WORK INSTRUCTION →
Output only the lines below from the one containing "Top Festivals For DJs" to the one containing "In this particular", exactly as written, both ends kept.

[Collection entries]
• • • •

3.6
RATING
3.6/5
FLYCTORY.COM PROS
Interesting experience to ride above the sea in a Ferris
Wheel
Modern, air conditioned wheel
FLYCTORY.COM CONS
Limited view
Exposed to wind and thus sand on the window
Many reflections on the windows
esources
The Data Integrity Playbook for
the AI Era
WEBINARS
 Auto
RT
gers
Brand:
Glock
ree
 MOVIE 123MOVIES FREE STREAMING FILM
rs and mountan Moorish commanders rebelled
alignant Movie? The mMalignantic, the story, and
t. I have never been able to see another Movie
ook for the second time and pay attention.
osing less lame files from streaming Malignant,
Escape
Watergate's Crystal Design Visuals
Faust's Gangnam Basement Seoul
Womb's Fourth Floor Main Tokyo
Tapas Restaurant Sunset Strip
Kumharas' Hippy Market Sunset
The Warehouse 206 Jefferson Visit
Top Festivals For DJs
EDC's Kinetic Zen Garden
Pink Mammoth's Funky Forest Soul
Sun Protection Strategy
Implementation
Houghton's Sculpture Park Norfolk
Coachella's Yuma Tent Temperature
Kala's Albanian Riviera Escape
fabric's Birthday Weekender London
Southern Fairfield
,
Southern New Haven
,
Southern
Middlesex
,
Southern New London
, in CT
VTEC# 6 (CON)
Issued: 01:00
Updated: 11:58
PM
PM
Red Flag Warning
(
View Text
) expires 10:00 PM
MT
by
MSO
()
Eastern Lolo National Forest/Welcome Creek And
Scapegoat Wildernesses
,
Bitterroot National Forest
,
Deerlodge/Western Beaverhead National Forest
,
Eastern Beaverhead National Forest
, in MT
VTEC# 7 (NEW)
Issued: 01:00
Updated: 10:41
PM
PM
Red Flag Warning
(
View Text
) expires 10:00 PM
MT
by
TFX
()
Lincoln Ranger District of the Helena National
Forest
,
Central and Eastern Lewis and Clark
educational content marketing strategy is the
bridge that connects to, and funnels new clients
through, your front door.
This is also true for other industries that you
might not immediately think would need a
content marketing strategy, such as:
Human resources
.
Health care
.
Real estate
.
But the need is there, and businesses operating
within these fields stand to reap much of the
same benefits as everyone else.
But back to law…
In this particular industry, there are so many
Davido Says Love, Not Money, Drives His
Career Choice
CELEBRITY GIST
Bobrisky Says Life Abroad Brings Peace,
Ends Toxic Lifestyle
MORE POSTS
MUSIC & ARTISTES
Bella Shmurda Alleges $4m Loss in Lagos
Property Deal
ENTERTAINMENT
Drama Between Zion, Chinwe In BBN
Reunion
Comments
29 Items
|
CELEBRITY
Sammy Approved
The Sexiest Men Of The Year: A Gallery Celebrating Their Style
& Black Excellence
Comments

• • • •

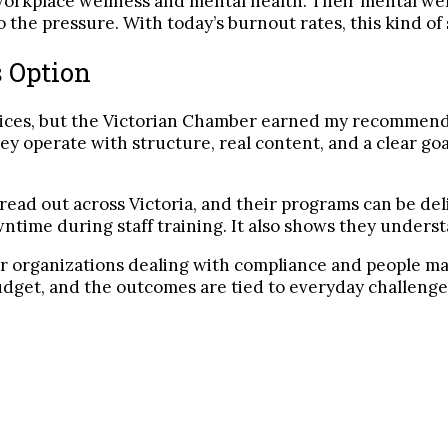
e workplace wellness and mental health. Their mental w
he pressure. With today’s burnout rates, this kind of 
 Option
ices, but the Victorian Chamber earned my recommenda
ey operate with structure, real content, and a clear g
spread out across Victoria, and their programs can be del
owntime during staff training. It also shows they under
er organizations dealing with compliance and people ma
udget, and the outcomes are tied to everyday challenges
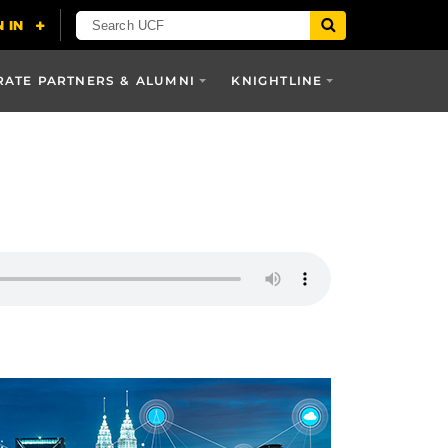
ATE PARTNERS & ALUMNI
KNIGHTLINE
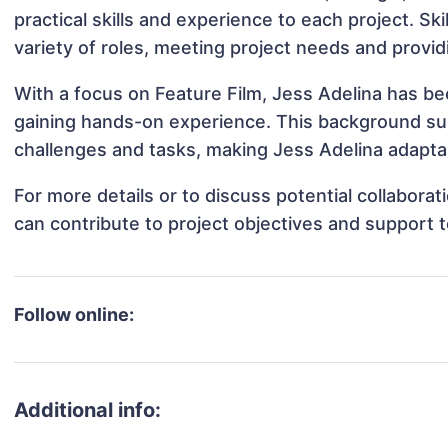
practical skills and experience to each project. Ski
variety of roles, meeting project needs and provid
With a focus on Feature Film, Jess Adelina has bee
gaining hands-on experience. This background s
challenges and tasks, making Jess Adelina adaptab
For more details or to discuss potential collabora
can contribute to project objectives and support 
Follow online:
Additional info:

• • • •

THE ANSWER →
Top Festivals For DJs
EDC's Kinetic Zen Garden
Pink Mammoth's Funky Forest Soul
Sun Protection Strategy
Implementation
Houghton's Sculpture Park Norfolk
Coachella's Yuma Tent Temperature
Kala's Albanian Riviera Escape
fabric's Birthday Weekender London
Southern Fairfield
,
Southern New Haven
,
Southern
Middlesex
,
Southern New London
, in CT
VTEC# 6 (CON)
Issued: 01:00
Updated: 11:58
PM
PM
Red Flag Warning
(
View Text
) expires 10:00 PM
MT
by
MSO
()
Eastern Lolo National Forest/Welcome Creek And
Scapegoat Wildernesses
,
Bitterroot National Forest
,
Deerlodge/Western Beaverhead National Forest
,
Eastern Beaverhead National Forest
, in MT
VTEC# 7 (NEW)
Issued: 01:00
Updated: 10:41
PM
PM
Red Flag Warning
(
View Text
) expires 10:00 PM
MT
by
TFX
()
Lincoln Ranger District of the Helena National
Forest
,
Central and Eastern Lewis and Clark
educational content marketing strategy is the
bridge that connects to, and funnels new clients
through, your front door.
This is also true for other industries that you
might not immediately think would need a
content marketing strategy, such as:
Human resources
.
Health care
.
Real estate
.
But the need is there, and businesses operating
within these fields stand to reap much of the
same benefits as everyone else.
But back to law…
In this particular industry, there are so many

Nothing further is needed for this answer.